The Japanese maker of an express train hat derailed in Yilan County last month has promised to fix what it said was a system defect in the trains supplied to Taiwan, the Asahi Shimbun reported yesterday.
The statement from Nippon Sharyo came after the Taiwan Railways Administration (TRA) on Friday last week requested that the manufacturer examine its Puyuma Express trains for defects, the Japanese newspaper said.
On Oct. 21, one of the Puyuma trains derailed on a curve in Yilan, killing 18 people and injuring nearly 200, in Taiwan’s worst train accident in nearly three decades.
Photo: Lin Ching-lun, Taipei Times
Media reports quoted Nippon Sharyo on Thursday last week as saying that the accident had occurred because of a defective system on the train.

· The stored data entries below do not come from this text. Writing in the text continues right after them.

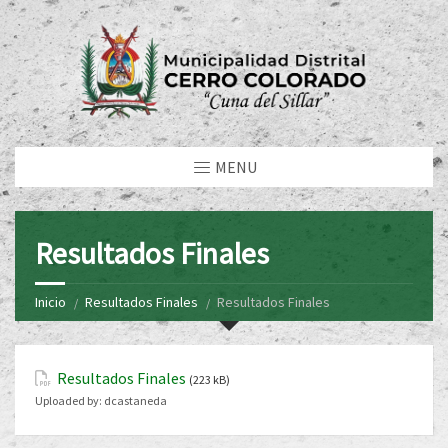
MENU
Resultados Finales
Inicio
Resultados Finales
Resultados Finales
Resultados Finales
(223 kB)
Uploaded by:
dcastaneda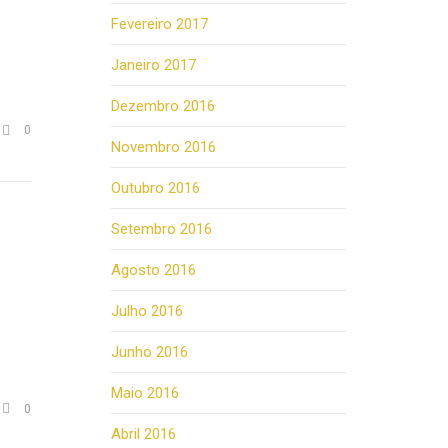
Fevereiro 2017
Janeiro 2017
Dezembro 2016
Comments

0
Novembro 2016
Outubro 2016
Setembro 2016
Agosto 2016
Julho 2016
Junho 2016
Maio 2016
Comments

0
Abril 2016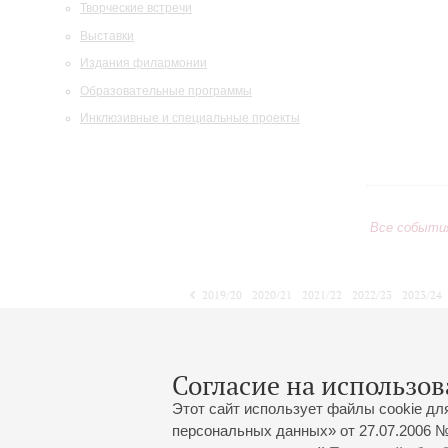
Творческие встречи
Выставки
Издания филармонии
Образовательные программы
Инклюзивные и специальные проекты
Все событи
2019/20
2020/21
2021/22
2022/23
2023/24
2024/25
2025/26
2026/27
Апрель
Май
Июнь
1
2
3
4
5
6
7
8
Согласие на использов
Этот сайт использует файлы cookie дл
персональных данных» от 27.07.2006 №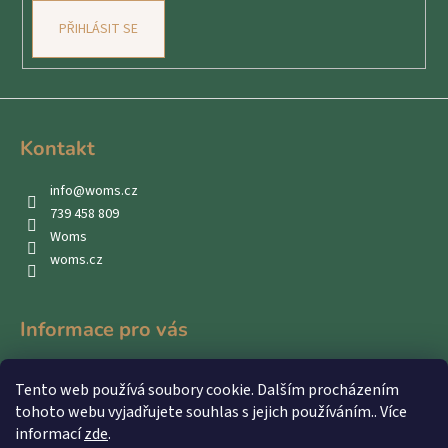
PŘIHLÁSIT SE
Kontakt
info
@
woms.cz
739 458 809
Woms
woms.cz
Informace pro vás
Kontakty
Tento web používá soubory cookie. Dalším procházením
Obchodní podmínky
tohoto webu vyjadřujete souhlas s jejich používáním.. Více
Podmínky ochrany osobních údajů
informací
zde
.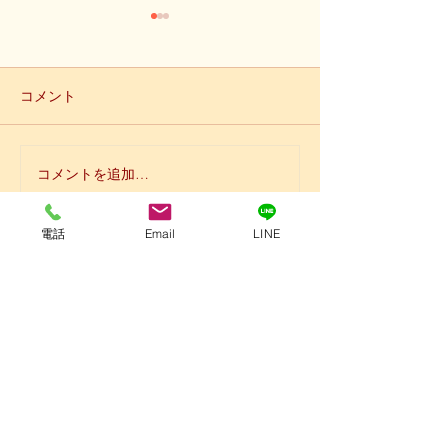
コメント
コメントを追加…
【いよいよ明日、所沢シ
【所沢シティマ
ティマラソン】
で、あと２日】
電話
Email
LINE
埼玉県所沢市けやき台2-7-6
第三安田ビル1F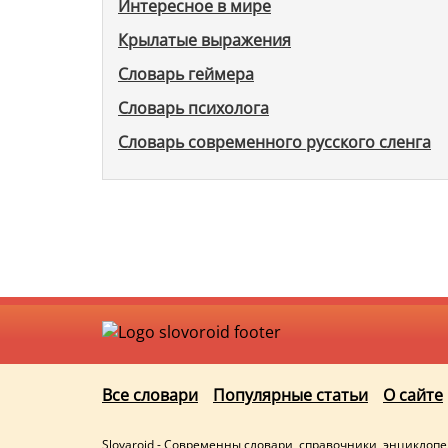
Интересное в мире
Крылатые выражения
Словарь геймера
Словарь психолога
Словарь современного русского сленга
Все словари
Популярные статьи
О сайте
Slovaroid - Современны словари, справочники, энциклоп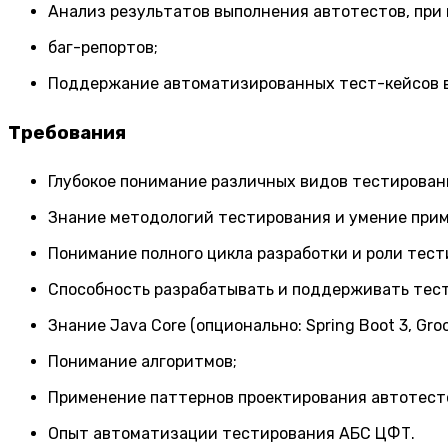
Анализ результатов выполнения автотестов, при
баг-репортов;
Поддержание автоматизированных тест-кейсов в
Требования
Глубокое понимание различных видов тестирован
Знание методологий тестирования и умение прим
Понимание полного цикла разработки и роли тест
Способность разрабатывать и поддерживать тесты
Знание Java Core (опционально: Spring Boot 3, Groo
Понимание алгоритмов;
Применение паттернов проектирования автотест
Опыт автоматизации тестирования АБС ЦФТ.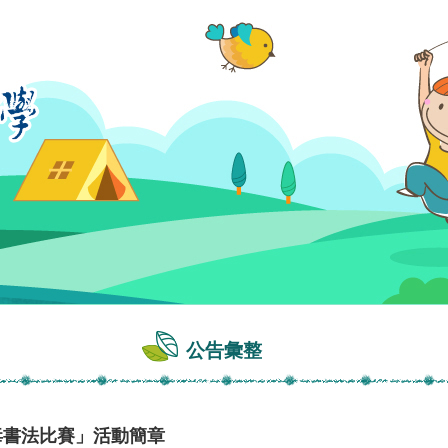
公告彙整
毒書法比賽」活動簡章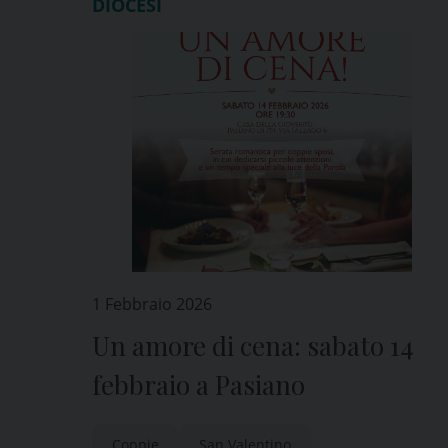
DIOCESI
1 Febbraio 2026
Un amore di cena: sabato 14
febbraio a Pasiano
Coppie
San Valentino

The train’s central control system is supposed to activate if the speed limit is exceeded and it should alert the driver and connect to the automatic train protection (ATP) system at the control center if the driver shuts down the ATP on the train, the TRA said.
However, that entire system failed on the Puyuma train that crashed last month, the TRA said.
Taiwanese investigators found that the driver of the Puyuma train had shut off the ATP system due to a power problem and that the train was traveling at 140kph as it entered a curve where it crashed with 336 passengers on board, nearly double the 75kph limit for that section.